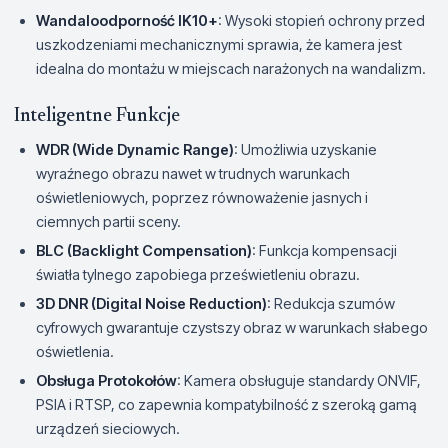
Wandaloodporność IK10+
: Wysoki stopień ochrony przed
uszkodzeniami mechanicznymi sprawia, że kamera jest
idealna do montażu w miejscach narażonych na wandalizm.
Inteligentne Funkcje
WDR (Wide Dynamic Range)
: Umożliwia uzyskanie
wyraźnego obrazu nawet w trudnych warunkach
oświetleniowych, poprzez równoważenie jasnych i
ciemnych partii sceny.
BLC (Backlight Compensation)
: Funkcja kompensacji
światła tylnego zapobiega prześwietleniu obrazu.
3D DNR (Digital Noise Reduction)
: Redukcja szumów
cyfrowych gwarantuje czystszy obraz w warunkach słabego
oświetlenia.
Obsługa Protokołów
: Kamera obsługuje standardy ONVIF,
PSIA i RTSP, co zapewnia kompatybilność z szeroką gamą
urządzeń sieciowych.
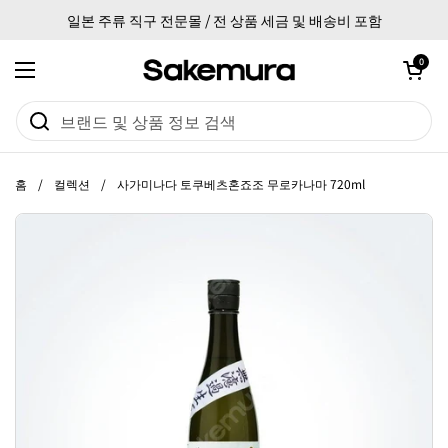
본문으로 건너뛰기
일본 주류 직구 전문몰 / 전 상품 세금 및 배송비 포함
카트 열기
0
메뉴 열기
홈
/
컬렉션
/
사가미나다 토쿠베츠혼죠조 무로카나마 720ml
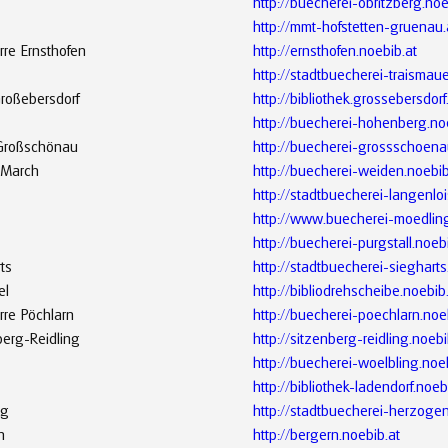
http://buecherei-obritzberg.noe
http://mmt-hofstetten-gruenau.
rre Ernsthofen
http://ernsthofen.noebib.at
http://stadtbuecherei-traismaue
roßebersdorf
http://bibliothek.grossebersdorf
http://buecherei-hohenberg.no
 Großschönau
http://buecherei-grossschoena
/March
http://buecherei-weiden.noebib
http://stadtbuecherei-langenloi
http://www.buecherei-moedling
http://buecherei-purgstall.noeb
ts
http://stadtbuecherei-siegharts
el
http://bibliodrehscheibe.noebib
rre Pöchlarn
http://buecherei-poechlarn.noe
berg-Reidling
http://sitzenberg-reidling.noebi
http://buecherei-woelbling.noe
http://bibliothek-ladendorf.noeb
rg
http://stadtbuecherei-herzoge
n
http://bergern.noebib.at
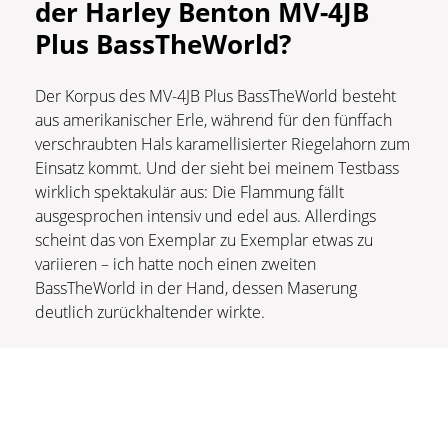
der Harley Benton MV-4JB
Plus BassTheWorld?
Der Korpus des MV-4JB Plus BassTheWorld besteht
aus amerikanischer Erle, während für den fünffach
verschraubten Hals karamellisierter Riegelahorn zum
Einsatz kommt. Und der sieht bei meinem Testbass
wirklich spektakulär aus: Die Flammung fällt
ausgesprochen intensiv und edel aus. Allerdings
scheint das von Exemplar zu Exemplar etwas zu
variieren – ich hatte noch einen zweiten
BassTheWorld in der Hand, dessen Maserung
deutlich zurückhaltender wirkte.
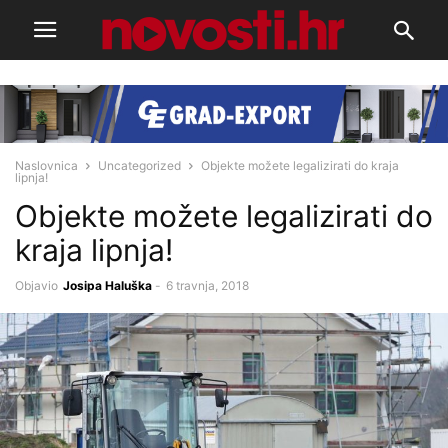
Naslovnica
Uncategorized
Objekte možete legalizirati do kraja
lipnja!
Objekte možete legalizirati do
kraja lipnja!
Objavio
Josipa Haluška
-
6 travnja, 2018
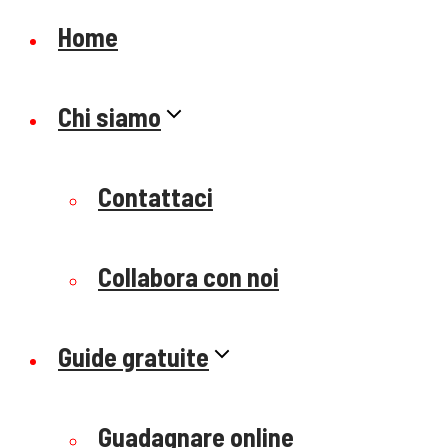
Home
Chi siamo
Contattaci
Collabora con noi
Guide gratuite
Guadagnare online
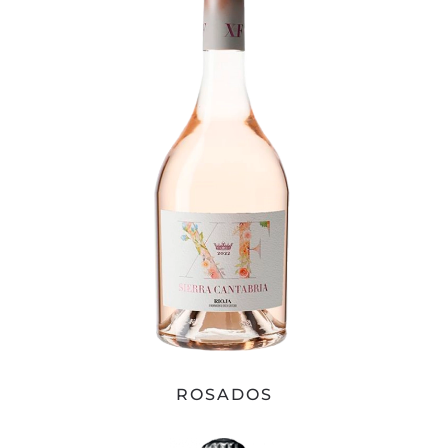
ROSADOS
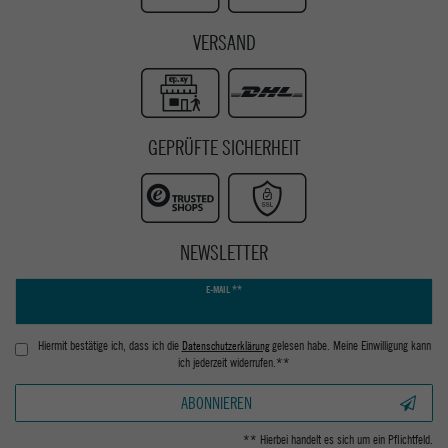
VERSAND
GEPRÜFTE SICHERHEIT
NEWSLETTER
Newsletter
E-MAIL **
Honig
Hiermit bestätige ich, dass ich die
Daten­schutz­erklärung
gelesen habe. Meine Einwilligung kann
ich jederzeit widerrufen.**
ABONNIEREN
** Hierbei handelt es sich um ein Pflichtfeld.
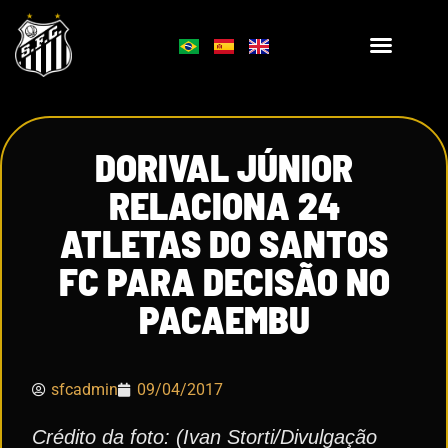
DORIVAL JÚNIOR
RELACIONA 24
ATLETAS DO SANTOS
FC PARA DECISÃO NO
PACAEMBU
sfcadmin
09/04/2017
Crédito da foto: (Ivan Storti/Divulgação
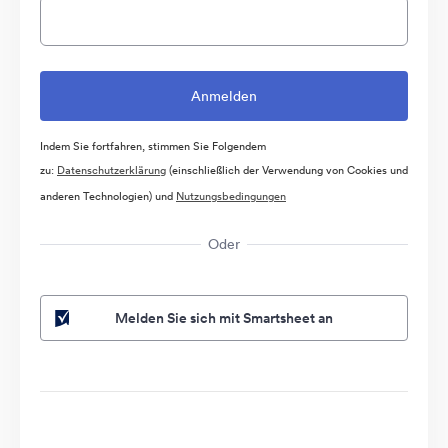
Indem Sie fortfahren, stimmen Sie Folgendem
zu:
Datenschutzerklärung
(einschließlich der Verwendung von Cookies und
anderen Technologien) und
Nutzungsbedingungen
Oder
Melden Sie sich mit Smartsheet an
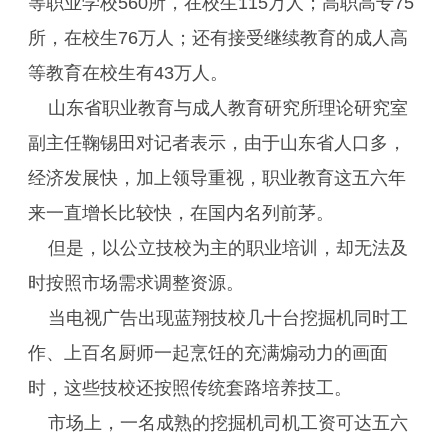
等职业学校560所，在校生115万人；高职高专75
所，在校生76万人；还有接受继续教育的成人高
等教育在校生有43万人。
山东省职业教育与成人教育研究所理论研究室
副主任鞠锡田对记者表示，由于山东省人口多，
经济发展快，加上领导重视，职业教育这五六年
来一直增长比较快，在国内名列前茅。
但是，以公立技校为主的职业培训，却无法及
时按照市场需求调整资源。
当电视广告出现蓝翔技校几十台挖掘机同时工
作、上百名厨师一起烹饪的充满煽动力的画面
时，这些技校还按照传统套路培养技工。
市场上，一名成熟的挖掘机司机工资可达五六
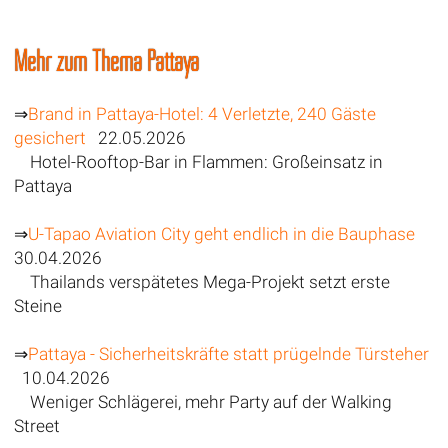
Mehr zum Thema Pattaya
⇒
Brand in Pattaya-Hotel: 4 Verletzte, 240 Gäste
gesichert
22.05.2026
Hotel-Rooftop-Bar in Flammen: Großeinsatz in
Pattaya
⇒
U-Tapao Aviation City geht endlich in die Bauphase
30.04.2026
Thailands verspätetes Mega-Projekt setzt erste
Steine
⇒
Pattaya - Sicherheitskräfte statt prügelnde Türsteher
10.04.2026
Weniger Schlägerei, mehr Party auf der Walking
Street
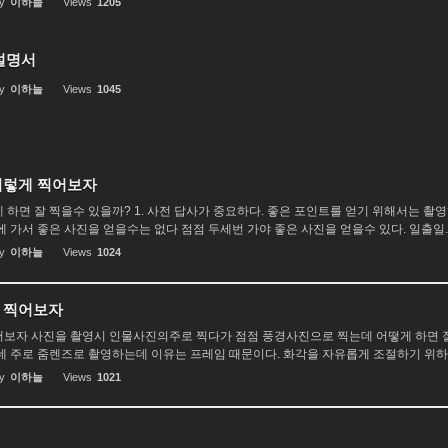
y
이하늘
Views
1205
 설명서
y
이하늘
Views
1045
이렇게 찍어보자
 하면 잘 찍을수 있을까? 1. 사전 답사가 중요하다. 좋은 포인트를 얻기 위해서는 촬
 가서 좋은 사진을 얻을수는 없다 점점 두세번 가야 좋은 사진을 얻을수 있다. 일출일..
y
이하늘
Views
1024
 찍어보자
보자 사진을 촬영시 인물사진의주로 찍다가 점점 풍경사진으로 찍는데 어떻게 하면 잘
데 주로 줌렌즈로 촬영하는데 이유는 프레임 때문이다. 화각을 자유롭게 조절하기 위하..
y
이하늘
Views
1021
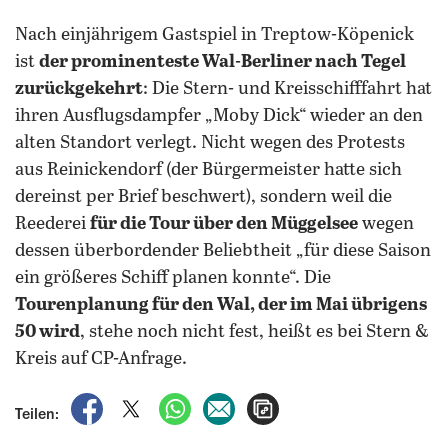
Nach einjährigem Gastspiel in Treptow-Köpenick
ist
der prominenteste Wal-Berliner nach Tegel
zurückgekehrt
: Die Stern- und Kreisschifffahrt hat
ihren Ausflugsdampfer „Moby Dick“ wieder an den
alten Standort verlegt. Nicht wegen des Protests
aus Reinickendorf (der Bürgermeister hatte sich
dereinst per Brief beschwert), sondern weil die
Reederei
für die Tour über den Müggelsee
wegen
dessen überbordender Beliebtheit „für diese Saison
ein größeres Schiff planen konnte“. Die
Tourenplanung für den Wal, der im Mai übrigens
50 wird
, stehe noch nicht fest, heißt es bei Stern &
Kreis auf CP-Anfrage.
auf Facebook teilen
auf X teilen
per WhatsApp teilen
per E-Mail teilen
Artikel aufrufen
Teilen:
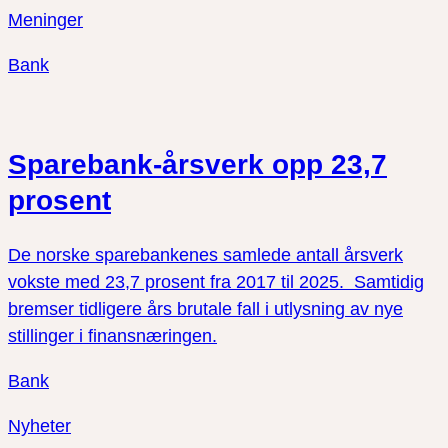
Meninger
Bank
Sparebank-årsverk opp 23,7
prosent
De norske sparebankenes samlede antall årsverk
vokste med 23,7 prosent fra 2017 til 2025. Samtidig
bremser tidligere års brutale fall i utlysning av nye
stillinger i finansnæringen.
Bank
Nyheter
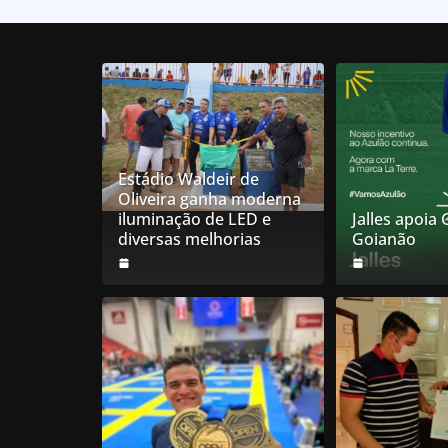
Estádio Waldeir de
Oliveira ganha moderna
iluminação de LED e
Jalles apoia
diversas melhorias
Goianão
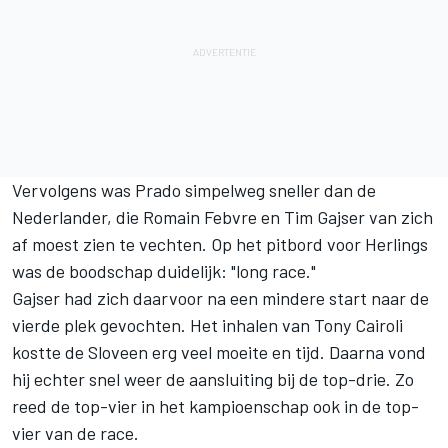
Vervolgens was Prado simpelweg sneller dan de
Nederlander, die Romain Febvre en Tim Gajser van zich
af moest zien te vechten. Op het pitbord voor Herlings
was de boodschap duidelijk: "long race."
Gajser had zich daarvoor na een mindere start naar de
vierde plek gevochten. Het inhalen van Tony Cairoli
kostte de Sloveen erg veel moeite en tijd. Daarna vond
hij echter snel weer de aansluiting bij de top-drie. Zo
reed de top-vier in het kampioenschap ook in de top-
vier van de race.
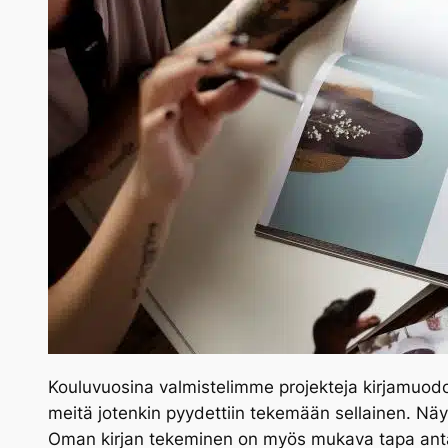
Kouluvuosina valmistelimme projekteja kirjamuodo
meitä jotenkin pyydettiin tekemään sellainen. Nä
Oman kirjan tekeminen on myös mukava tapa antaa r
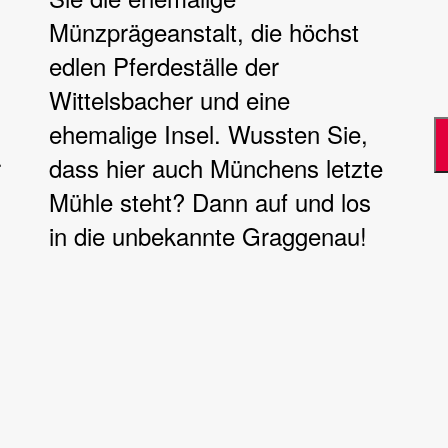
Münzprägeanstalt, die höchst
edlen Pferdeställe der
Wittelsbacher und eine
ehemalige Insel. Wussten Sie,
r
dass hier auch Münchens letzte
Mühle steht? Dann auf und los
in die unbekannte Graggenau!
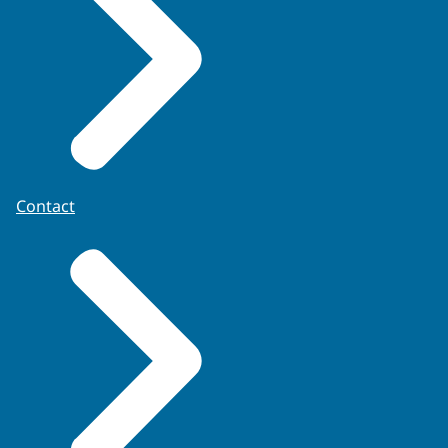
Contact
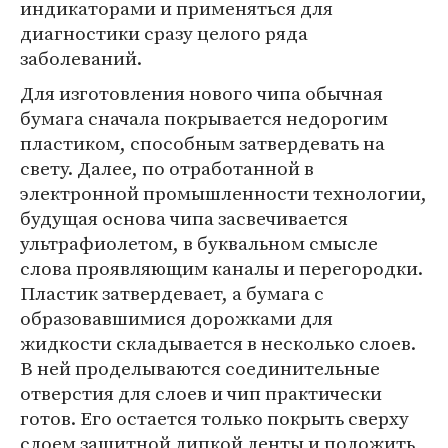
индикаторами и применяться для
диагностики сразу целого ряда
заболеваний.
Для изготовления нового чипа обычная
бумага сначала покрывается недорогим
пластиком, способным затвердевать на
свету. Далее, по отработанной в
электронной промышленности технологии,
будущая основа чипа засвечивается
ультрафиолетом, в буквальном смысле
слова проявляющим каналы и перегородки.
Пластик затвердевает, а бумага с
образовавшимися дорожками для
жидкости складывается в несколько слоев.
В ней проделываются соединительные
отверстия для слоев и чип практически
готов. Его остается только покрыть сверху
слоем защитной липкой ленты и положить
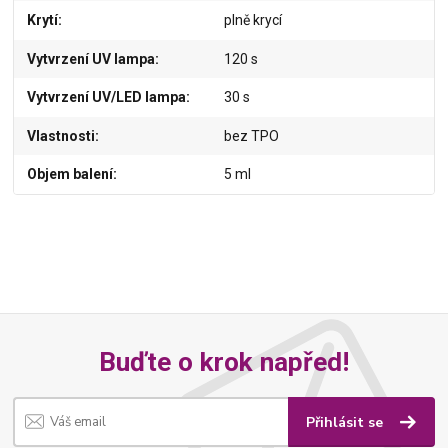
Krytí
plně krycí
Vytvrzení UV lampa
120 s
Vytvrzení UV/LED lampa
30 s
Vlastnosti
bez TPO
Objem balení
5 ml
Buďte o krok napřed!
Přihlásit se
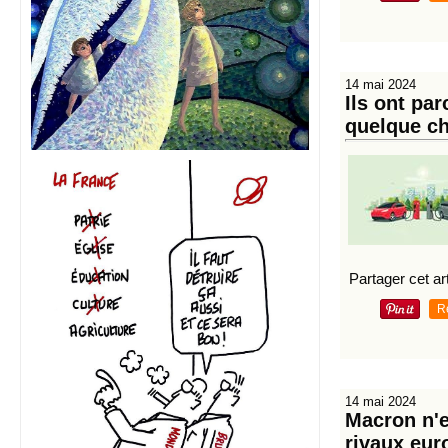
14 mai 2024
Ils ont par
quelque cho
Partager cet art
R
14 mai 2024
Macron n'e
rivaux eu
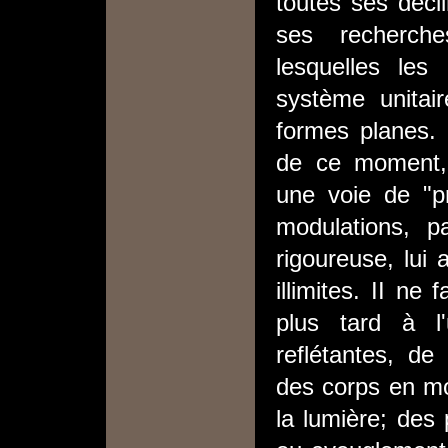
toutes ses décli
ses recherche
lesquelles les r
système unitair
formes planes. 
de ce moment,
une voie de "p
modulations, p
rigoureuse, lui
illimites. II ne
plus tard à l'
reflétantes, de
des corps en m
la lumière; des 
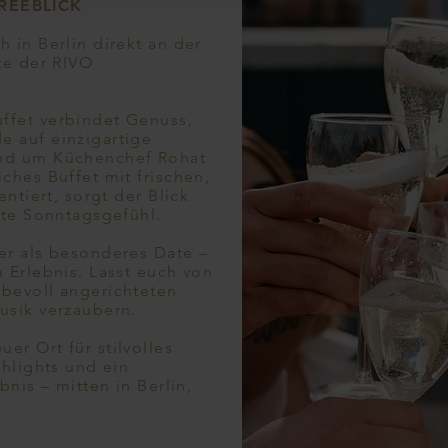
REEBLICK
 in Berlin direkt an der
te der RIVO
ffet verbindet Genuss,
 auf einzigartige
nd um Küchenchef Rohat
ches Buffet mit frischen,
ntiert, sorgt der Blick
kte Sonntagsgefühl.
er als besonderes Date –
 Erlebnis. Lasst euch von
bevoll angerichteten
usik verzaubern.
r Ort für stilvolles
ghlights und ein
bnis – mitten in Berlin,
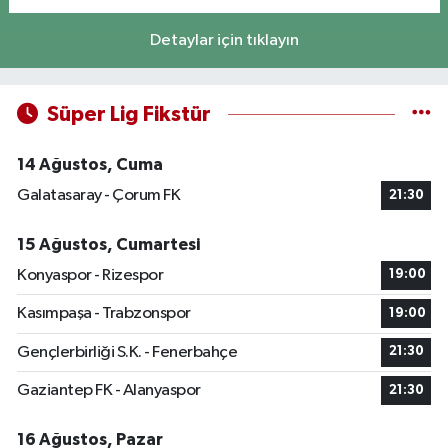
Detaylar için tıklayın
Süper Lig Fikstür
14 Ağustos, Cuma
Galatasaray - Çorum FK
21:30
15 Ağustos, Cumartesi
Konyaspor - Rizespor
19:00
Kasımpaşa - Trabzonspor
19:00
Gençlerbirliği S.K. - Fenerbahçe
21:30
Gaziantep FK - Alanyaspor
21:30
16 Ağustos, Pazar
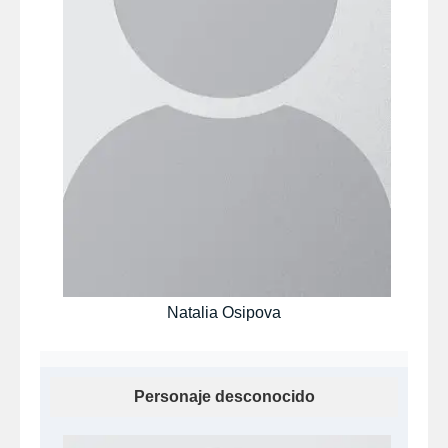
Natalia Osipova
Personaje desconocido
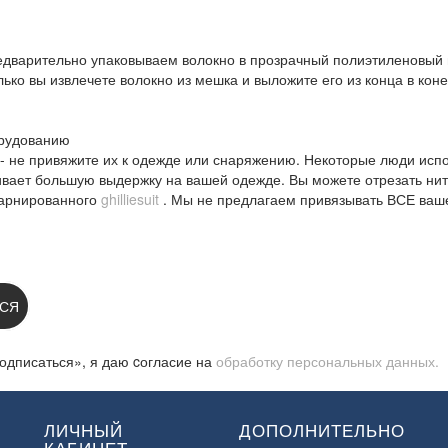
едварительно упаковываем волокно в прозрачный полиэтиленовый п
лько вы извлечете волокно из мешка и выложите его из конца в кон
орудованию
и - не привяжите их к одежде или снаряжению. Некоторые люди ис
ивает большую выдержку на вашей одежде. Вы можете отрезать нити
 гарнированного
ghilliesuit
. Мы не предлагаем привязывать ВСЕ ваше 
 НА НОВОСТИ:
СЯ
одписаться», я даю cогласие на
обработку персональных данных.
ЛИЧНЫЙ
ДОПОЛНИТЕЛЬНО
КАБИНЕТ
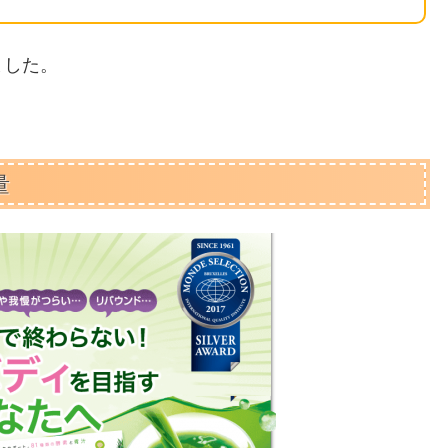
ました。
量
^^^^^^^^
## Your assignment
An exact printout of the entries is wanted, covering the first line through the line holding "http://buecherei-grossschoena", with pictures kept out of it.

## Result of this exercise
Wandaloodporność IK10+
: Wysoki stopień ochrony przed
uszkodzeniami mechanicznymi sprawia, że kamera jest
idealna do montażu w miejscach narażonych na wandalizm.
Inteligentne Funkcje
WDR (Wide Dynamic Range)
: Umożliwia uzyskanie
wyraźnego obrazu nawet w trudnych warunkach
oświetleniowych, poprzez równoważenie jasnych i
ciemnych partii sceny.
BLC (Backlight Compensation)
: Funkcja kompensacji
światła tylnego zapobiega prześwietleniu obrazu.
3D DNR (Digital Noise Reduction)
: Redukcja szumów
cyfrowych gwarantuje czystszy obraz w warunkach słabego
oświetlenia.
Obsługa Protokołów
: Kamera obsługuje standardy ONVIF,
PSIA i RTSP, co zapewnia kompatybilność z szeroką gamą
urządzeń sieciowych.
본문으로 건너뛰기
일본 주류 직구 전문몰 / 전 상품 세금 및 배송비 포함
카트 열기
0
메뉴 열기
홈
/
컬렉션
/
사가미나다 토쿠베츠혼죠조 무로카나마 720ml
http://buecherei-obritzberg.noe
http://mmt-hofstetten-gruenau.
rre Ernsthofen
http://ernsthofen.noebib.at
http://stadtbuecherei-traismaue
roßebersdorf
http://bibliothek.grossebersdorf
http://buecherei-hohenberg.no
 Großschönau
http://buecherei-grossschoena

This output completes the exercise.